El especialista ha sido el encargado de liderar esta primera linfadenectomía inguinal por vía robótica. Tal y como explica, uno de los problemas principales de realizar esta intervención de forma tradicional es que se forman heridas en el pliegue inguinal y tienen gran morbilidad. “Al ser una zona muy sucia, las heridas se abren, se infectan… En ocasiones, pueden tardar incluso más de un mes en cerrarse”, aclara Núñez.

Ventajas de la vía robótica

“Da Vinci permite hacer movimientos de muñeca e incluso es posible entrar en una intervención quirúrgica de lado o de atrás hacia delante. Cosas que no te permite la rigidez de la laparoscopia”, añade el responsable de la linfadenectomía inguinal por vía robótica.

La linfadenectomía inguinal por vía robótica supone extirpar los ganglios a través de 4 incisiones de menos de un centímetro en el muslo.
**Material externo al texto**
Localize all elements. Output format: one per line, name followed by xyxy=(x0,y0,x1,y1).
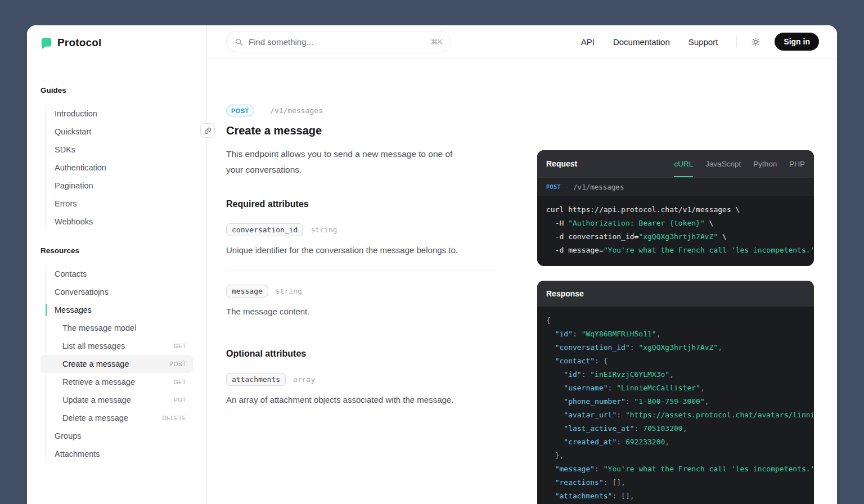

De esta forma, el paciente puede irse a casa sin heridas y los problemas que conllevan. Esto es posible gracias al último modelo de robot Da Vinci, cuyos brazos son más finos y ligeros. “Esto permite una mayor movilidad sin que los brazos choquen entre sí, lo cual abre la puerta a realizar cirugías muy precisas en áreas muy pequeñas”, explica el cirujano.

El especialista ha mostrado su satisfacción por haber podido realizar la intervención con este robot, que ofrece mayor visión que las técnicas laparoscópicas. “No es solo que la definición y la nitidez de la imagen en 3D sea mucho mejor, sino que además permite el manejo de un número mayor de brazos de los que son posibles utilizar con la laparoscopia”, subraya el jefe de servicio, que recuerda que, con Da Vinci, es el oncólogo quirúrgico quien maneja la cámara.

“En la laparoscopia, es el ayudante quien maneja la cámara. Con lo cual, tú estás operando a través de los ojos del ayudante, que no siempre enfoca exactamente lo que tú quieres ver”, destaca. Según el centro, además de en linfadenectomía inguinal, el robot puede ser útil en otras cirugías urológicas laparoscópicas. Por ejemplo, la prostatectomía radical con preservación de nervios, la nefrectomía parcial o la linfadenectomía pélvica.